Sie schwieg kurz. Starrte hinaus in das grelle Sonnenlicht über der Ebene.
«Das Flüstern tauchte im Sommer 1989 auf. Der Schlüssel war anfangs in einer Art Befestigung separat beigefügt. Doch es war auch im nicht angeschalteten Zustand brandgefährlich. Der Schlüssel aktiviert bloß die Intelligenz; aber die selbstzerstörerischen Impulse sendet es immer aus.
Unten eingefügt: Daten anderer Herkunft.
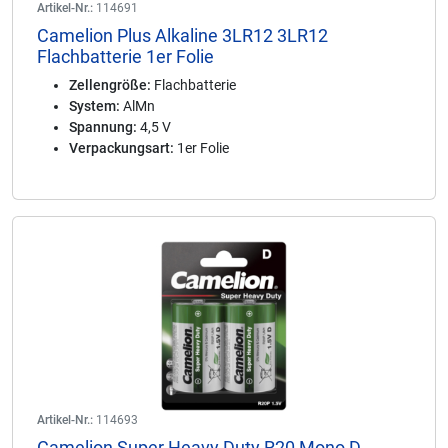
Artikel-Nr.:
114691
Camelion Plus Alkaline 3LR12 3LR12
Flachbatterie 1er Folie
Zellengröße:
Flachbatterie
System:
AlMn
Spannung:
4,5 V
Verpackungsart:
1er Folie
Artikel-Nr.:
114693
Camelion Super Heavy Duty R20 Mono D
Der erste Mitarbeiter, der es in seinen bloßen Händen hielt, hat zwei Laborassistenten ermordet und sich dann mit einem Kuli selbst die Kehle durchgeschnitten. Wird die Intelligenz aktiviert, löst es denselben mörderisch-suizidalen Impuls aus, aber bezogen auf die gesamte Welt.»
Travis versuchte, sich daran zu erinnern, wie das Ding von ihm Besitz ergriffen hatte. Es gelang ihm nicht. Seine Erinnerungen, die Stunden zuvor, während der Vernehmungen, noch nebelhaft vorhanden gewesen waren, waren jetzt komplett verschwunden. Bloß an seine eigene Schilderung der Erfahrung erinnerte er sich noch, aber auch das verblasste langsam.
Paige bemerkte seinen Gesichtsausdruck. «Niemand kann sich je erinnern», sagte sie. «In ein paar Stunden würden Sie völlig vergessen haben, es je in der Hand gehalten zu haben, wenn andere Sie nicht daran erinnern würden. Keine Ahnung, was es damit bezweckt.»
«Warum hat es mir das Leben gerettet?», fragte er. «Mich vor dem Killer in dem Anzug beschützt?»
«Unseren Erkenntnissen nach folgt es in etwa immer demselben Muster. Zuerst erfüllt es etwaige Bedürfnisse aufseiten des Benutzers. Je verzweifelter das Bedürfnis, desto besser. Es hat Ihnen also geholfen, Ihren Gegner zu töten. Und dann – das mutmaße ich jetzt mal – hat es Ihnen die Fähigkeit verliehen, die Sprache zu lesen, die Sie an meiner Bürowand gesehen haben. Auch das erfülltein Bedürfnis, wenn wir das, was bevorsteht, noch verhindern wollen.»
«Aber ist das mein Bedürfnis oder Ihres?»
«Es ist jetzt unser aller Bedürfnis.»
Ihr Tonfall ließ am Inhalt der Aussage keinerlei Zweifel aufkommen.
«Und wie geht’s dann weiter?», fragte er. «Sobald es sich um die Bedürfnisse des Benutzers gekümmert hat, wendet es sich seinen eigenen Belangen zu?»